Digital twins are highly effective tools for optimizing manufacturing processes without wasting time and resources. They can drive a lot of value for manufacturers across sectors, from predicting quality in real time to removing the necessity for costly physical tests.
But first things first, what is a digital twin?
In the vaguest sense, anything can be a digital twin. You can build a basic digital twin in Excel by taking some data and making a chart and saying it represents production. That's why you'll see lots of companies claiming to offer "digital twins"—and even jobs for "digital twin engineers"—but they don't all offer the same services or value.
Adding to the confusion, the phrase has come to mean different things in the process industry and in discrete manufacturing. In discrete manufacturing, it often refers to a CAD model of an individual product. In process automation, on the other hand, it's frequently used to describe the methodology where you build a virtual copy of a process (not a product), which can then be used to run the factory better.
For all these reasons, we specifically avoid buzzwords like "digital twin," because they tend to create confusion without providing value.
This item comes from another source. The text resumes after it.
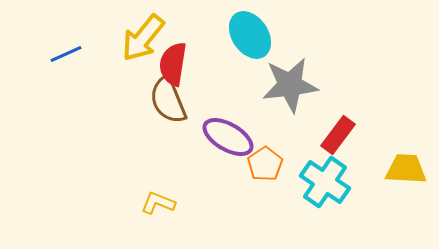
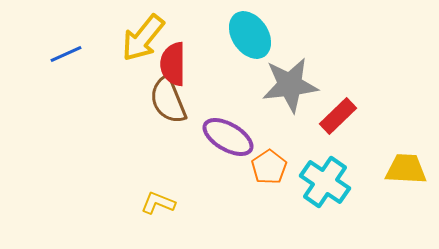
red semicircle: rotated 9 degrees counterclockwise
red rectangle: moved 19 px up; rotated 9 degrees clockwise
orange pentagon: moved 4 px right, 3 px down
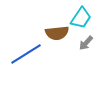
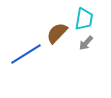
cyan trapezoid: moved 3 px right, 1 px down; rotated 25 degrees counterclockwise
brown semicircle: rotated 140 degrees clockwise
But the above definition—building a virtual copy of a process to make your factory more efficient—is most closely aligned with what we do at Fero.
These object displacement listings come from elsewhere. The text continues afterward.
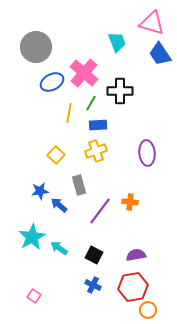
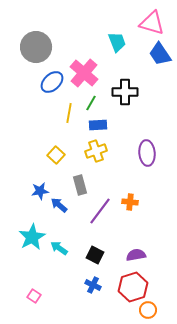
blue ellipse: rotated 15 degrees counterclockwise
black cross: moved 5 px right, 1 px down
gray rectangle: moved 1 px right
black square: moved 1 px right
red hexagon: rotated 8 degrees counterclockwise
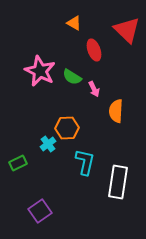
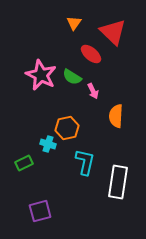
orange triangle: rotated 35 degrees clockwise
red triangle: moved 14 px left, 2 px down
red ellipse: moved 3 px left, 4 px down; rotated 30 degrees counterclockwise
pink star: moved 1 px right, 4 px down
pink arrow: moved 1 px left, 2 px down
orange semicircle: moved 5 px down
orange hexagon: rotated 10 degrees counterclockwise
cyan cross: rotated 35 degrees counterclockwise
green rectangle: moved 6 px right
purple square: rotated 20 degrees clockwise
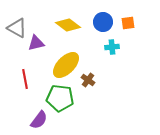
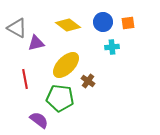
brown cross: moved 1 px down
purple semicircle: rotated 90 degrees counterclockwise
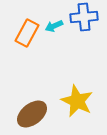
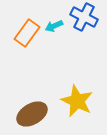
blue cross: rotated 32 degrees clockwise
orange rectangle: rotated 8 degrees clockwise
brown ellipse: rotated 8 degrees clockwise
3 ways to drive value with digital twins
Now that we've got a standardized definition, let's look at three key ways that you can use a digital twin to drive value in your factory:
1. Predict quality issues in real time
The value of this is huge. If you can predict quality issues, you can prevent them and improve the quality of your finished product, in addition to saving costs and reducing waste. One Fero customer found that they were able to skip 98% of end-of-line product tests by using a digital twin to predict the quality of the final product in real time.
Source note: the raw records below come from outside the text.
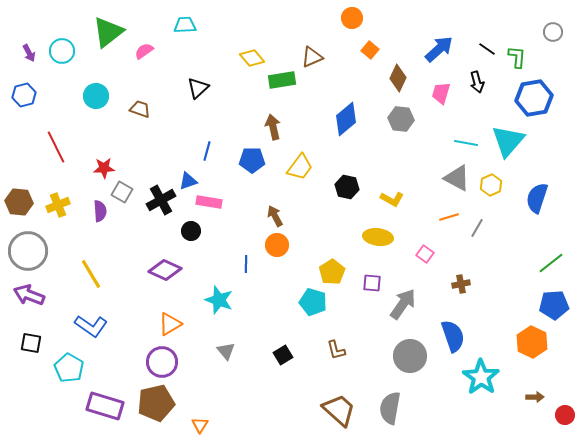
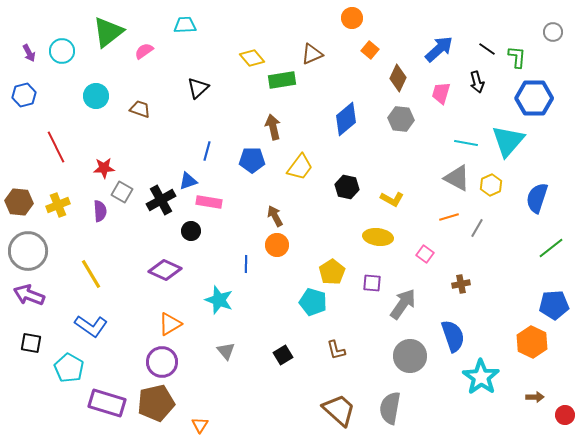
brown triangle at (312, 57): moved 3 px up
blue hexagon at (534, 98): rotated 9 degrees clockwise
green line at (551, 263): moved 15 px up
purple rectangle at (105, 406): moved 2 px right, 3 px up
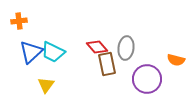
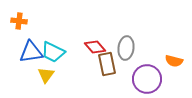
orange cross: rotated 14 degrees clockwise
red diamond: moved 2 px left
blue triangle: rotated 35 degrees clockwise
orange semicircle: moved 2 px left, 1 px down
yellow triangle: moved 10 px up
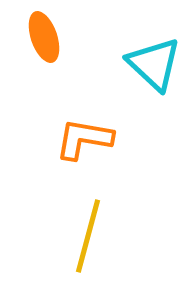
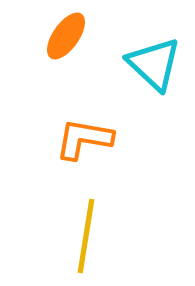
orange ellipse: moved 22 px right, 1 px up; rotated 54 degrees clockwise
yellow line: moved 2 px left; rotated 6 degrees counterclockwise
Most industrial ML software providers offer this functionality, but the value you'll see is determined by the accuracy of the predictions. A line running through a few datapoints can be used for prediction. But is it a good prediction? Does it provide confidence bands and other measures of statistical confidence? Does it take into account relationships between hundreds of other variables? Do you trust it enough to make key decisions based on it? A truly valuable digital twin helps you not only predict quality issues in a vacuum, but understand the root causes of those issues so you can optimize your process.
2. Skip plant tests by simulating hypotheticals
Delaying your regular production to run plant tests is both costly and time-consuming. With a digital twin, you can simulate hypothetical situations without the need for plant shutdowns. For example, you can come up with alternative recipe and process formulations, or figure out how to change set points to account for ambient weather conditions or certain devices being taken out of service.
In addition to saving costs, this helps manufacturers make progress on their sustainability goals by eliminating the energy use and emissions from regular testing. When you run a plant test, the entire plant continues to emit greenhouse gases, without a finished product to show for it. The learnings that result from such tests can be replicated within a digital twin, without replicating the emissions.
3. Learn the most effective process improvements for your factory
In the above examples, a digital twin provides immediate ROI. But it can also give engineers a long-term tool to explore the production process in real time, so they can make ongoing process improvements using their own domain knowledge.
On the factory floor, it can be difficult to see what's going on. With a digital twin, engineers can easily examine all the factors affecting production. Fero's digital twin tracks relationships between hundreds of parameters. When Fero is used as a digital twin, you can get even more benefit from Fero's explainable machine learning engine. Engineers can learn about their factory and improve their process—for example, understanding what the optimal temperature is for a certain step, or what complex interrelated factors cause a particular quality issue.
Overall, a digital twin can drive a lot of value, whether you're looking to improve cost and production efficiencies, push forward emissions reduction goals or all of the above. Just be sure you know what you're actually signing up for.